When you spend the night in a sleep lab, you will wear your own sleep clothes and can bring a pillow from home. The lab usually provides a regular bed in a private room with an attached bathroom. The room is kept as quiet as possible. After a technician installs the sleep monitoring equipment, you’ll be left alone to relax until bedtime.

Throughout the night, lab staff will monitor instruments in a nearby control room. If you need to get up to go to the bathroom, a technician can help you unhook a small box so you can move around easily.

The laboratory tests, known as polysomnography, measure up to 20 different parameters, compared to four in home tests. Small, thin electrodes and other sensors are placed at specific locations on the body to take a variety of readings throughout the night. These locations may include the scalp to track brain waves; under the chin to measure fluctuations in muscle tension (to create a recording called an electromyogram or EMG); near the eyes to measure eye movements; near the nostrils to measure airflow; on the earlobe or finger to measure the amount of oxygen in the blood (using a device called an oximeter); on the chest or back to record heart rate and rhythm; on the legs to record jerks or jerks; and on the muscles of the ribs or around the rib cage and abdomen to control breathing.

The readings are compiled into a single printout (called a polysomnogram) and analyzed by a technician and doctor. If a breathing problem is detected early, you may be awakened and given treatment during the second half of the night.

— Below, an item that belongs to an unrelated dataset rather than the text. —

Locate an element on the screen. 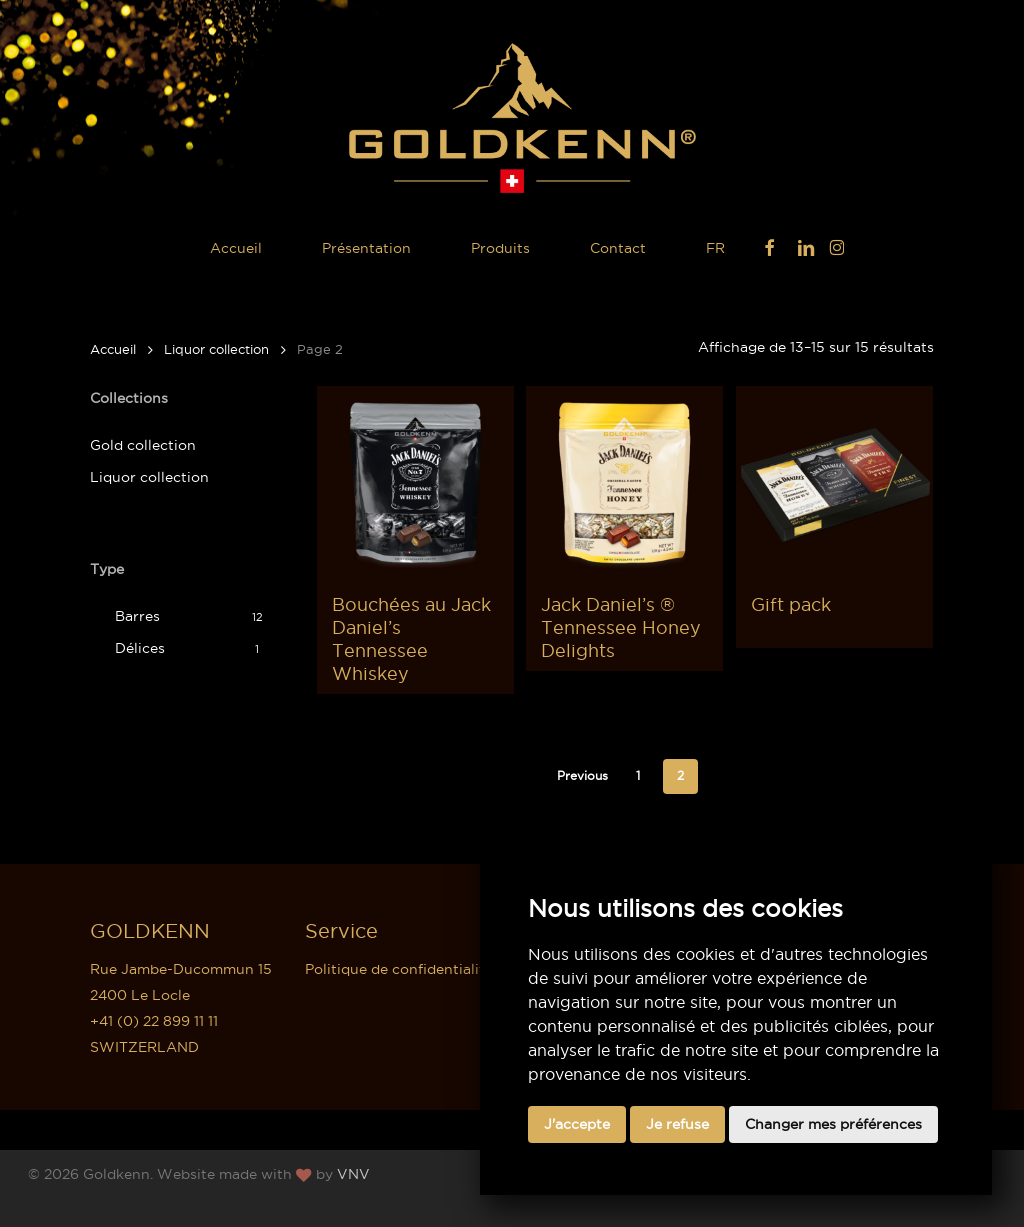 The width and height of the screenshot is (1024, 1227). Accueil is located at coordinates (113, 349).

This allows sleep experts to monitor how well the treatment works for you. In rare cases, this process requires two nights.

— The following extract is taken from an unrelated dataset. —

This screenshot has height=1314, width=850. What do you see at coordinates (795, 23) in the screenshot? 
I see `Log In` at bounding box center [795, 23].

If disorders other than sleep apnea are suspected, audio and video recordings or additional daytime sleep testing may be performed.

Understanding the results of your sleep study

TwovaluesThey are used to measure the severity of sleep apnea:

  • Apnea-hypoxia index (AHI) is the number of times per hour you experience apnea (when you stop breathing completely for 10 seconds or more) or hypopnea (when your breathing is reduced to 30% to 50% below your normal breathing rate).

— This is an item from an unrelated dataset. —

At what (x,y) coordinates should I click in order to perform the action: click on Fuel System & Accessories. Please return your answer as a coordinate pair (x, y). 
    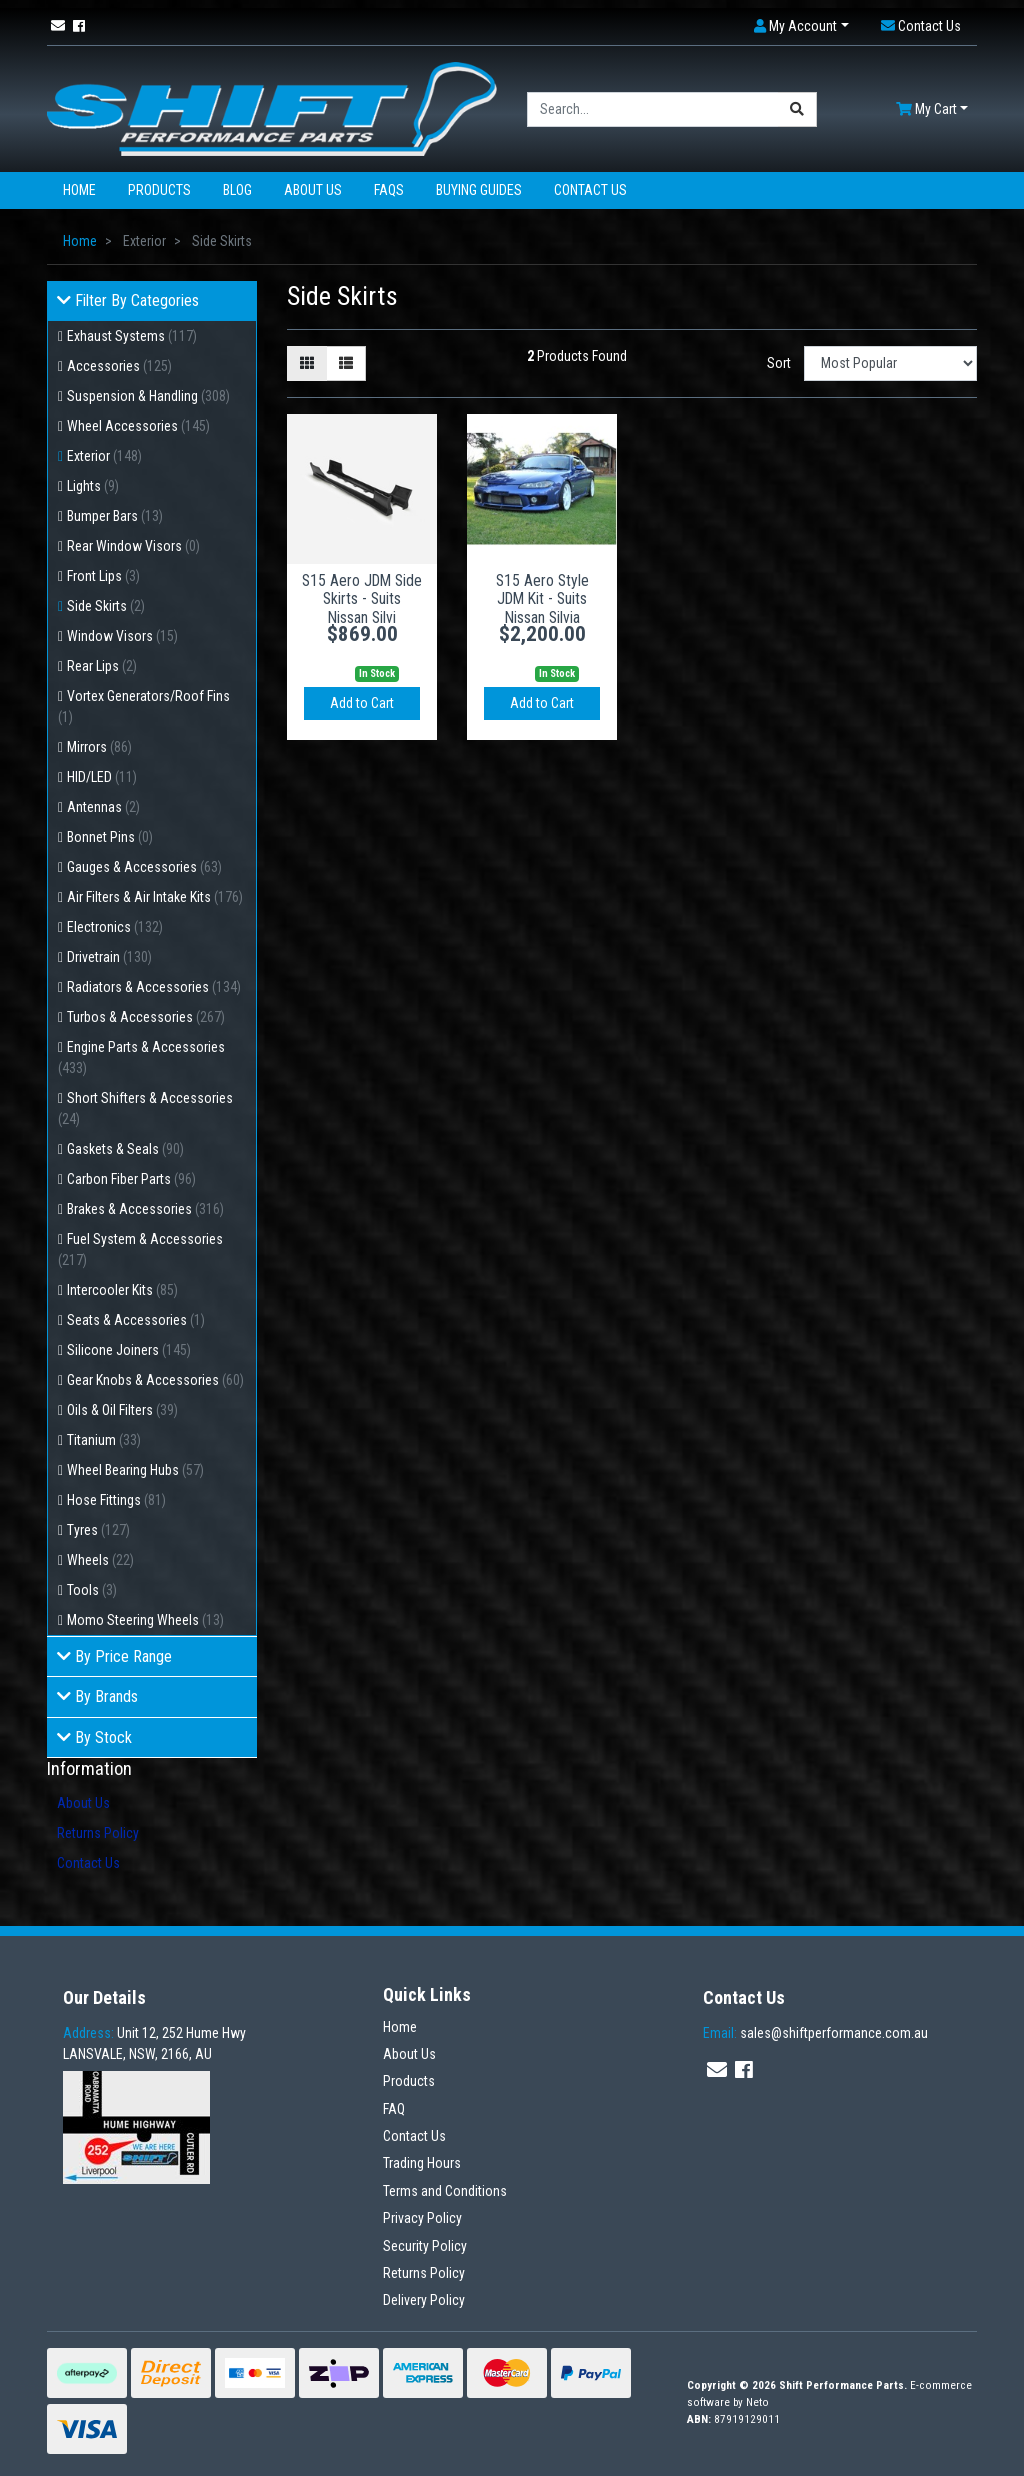     Looking at the image, I should click on (140, 1249).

The AHI value is used to determine the severity of apnea as follows:

    • none or minimum = less than 5
    • mild = between 5 and less than 15
    • moderate = between 15 and less than 30
    • severe = 30 or more

  • Oxygen saturation level isthe percentage of oxygen in the blood. A normal blood oxygen level is usually between 96% and 97% for people living at sea level.
    • mild is a reduction between 88% and 90%
    • moderate is below 88%
    • severe is below 80% and lasts at least 10 minutes

Generally (but not always), the higher your AHI, the lower your oxygen saturation. But there can be a range within different levels of severity. For example, two people with moderate apnea may have very different oxygen drops depending on how long each pause in breathing lasts.

When oxygen saturation levels drop below 80% for 10 minutes or more overnight, it is considered a more urgent case requiring more immediate treatment with positive airway pressure.

It is important to note that people with lung conditions such as COPD tend to have lower than normal oxygen saturation values, sometimes between 80 and 90 degrees. For people with these conditions, the goal of sleep apnea treatment is to restore oxygen saturation levels to their baseline values, not to those of a healthy person without any lung disease.

Sleep studies performed at home and in the laboratory can provide information to diagnose and treat sleep apnea. Home tests offer convenience for people with simple cases, while a sleep lab provides a more detailed evaluation when other health problems are involved. Whichever you choose, getting tested is a crucial first step to better sleep and better health.